══ Information shown

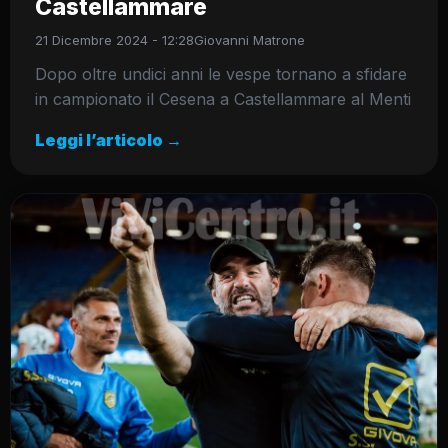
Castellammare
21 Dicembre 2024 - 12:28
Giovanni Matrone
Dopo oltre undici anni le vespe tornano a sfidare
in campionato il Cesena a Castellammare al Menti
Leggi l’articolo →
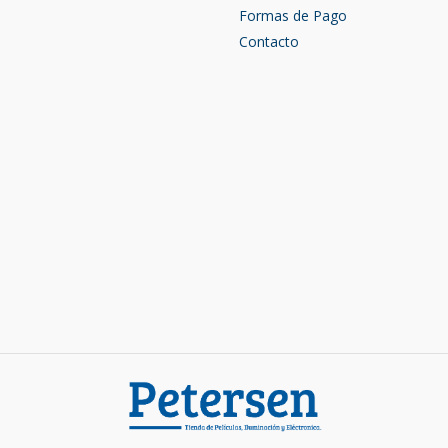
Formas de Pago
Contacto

════
══ Information shown

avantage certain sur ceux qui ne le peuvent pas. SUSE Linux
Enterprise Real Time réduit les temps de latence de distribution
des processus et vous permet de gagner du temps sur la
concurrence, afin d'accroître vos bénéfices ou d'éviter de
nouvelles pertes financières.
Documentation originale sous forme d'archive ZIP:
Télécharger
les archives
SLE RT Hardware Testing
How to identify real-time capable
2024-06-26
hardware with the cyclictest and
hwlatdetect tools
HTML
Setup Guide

════

Task details: Find "temps" in the data above. Report each line where it appears.

Problem solution:
Enterprise Real Time réduit les temps de latence de distribution
des processus et vous permet de gagner du temps sur la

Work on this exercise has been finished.